- The input:
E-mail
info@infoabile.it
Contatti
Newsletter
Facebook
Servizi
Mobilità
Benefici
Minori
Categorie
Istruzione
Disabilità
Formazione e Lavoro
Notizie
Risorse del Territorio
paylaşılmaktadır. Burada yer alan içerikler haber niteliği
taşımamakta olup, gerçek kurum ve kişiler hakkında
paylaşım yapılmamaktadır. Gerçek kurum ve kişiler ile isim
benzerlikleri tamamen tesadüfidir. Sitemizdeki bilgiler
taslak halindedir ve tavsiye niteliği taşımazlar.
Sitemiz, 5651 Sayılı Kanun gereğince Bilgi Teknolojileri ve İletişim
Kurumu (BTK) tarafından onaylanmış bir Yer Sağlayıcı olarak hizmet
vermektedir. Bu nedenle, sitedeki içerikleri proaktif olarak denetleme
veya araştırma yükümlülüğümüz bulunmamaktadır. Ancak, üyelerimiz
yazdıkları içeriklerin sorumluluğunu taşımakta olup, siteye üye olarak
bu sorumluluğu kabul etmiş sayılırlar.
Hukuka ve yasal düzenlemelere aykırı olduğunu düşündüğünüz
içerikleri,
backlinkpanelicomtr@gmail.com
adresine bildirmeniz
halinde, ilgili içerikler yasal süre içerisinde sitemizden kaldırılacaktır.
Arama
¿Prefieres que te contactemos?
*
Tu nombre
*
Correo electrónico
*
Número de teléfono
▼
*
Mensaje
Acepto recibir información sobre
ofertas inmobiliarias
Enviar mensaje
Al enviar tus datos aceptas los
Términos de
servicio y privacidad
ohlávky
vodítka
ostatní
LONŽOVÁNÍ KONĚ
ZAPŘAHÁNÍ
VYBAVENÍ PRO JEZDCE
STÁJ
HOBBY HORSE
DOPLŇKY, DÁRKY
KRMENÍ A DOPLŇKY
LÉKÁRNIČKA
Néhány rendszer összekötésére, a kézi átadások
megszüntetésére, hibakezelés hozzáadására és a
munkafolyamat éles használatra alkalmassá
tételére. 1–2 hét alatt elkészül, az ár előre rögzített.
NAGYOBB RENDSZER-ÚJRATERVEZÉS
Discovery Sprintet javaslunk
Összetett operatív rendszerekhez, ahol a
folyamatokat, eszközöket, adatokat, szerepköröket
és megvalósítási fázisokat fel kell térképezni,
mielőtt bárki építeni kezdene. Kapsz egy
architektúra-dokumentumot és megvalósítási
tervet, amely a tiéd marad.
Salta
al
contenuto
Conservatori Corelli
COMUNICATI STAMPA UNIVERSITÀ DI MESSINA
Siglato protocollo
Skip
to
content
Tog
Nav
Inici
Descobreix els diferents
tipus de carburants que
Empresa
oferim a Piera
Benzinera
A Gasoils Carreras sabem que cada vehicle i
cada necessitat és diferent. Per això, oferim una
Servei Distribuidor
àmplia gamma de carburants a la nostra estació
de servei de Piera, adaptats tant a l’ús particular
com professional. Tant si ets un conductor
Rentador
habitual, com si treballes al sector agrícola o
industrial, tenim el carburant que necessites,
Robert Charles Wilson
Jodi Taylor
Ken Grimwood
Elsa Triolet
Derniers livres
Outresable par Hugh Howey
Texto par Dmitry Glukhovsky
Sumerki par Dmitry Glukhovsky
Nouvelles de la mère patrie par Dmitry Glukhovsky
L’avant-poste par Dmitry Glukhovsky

- Task description: When the line with "com professional. Tant si ets un conductor" is reached in the data above, begin copying, and stop after the line with "Outresable par Hugh Howey"; copy each line exactly, both ends included.

- Response area:
com professional. Tant si ets un conductor
Rentador
habitual, com si treballes al sector agrícola o
industrial, tenim el carburant que necessites,
Robert Charles Wilson
Jodi Taylor
Ken Grimwood
Elsa Triolet
Derniers livres
Outresable par Hugh Howey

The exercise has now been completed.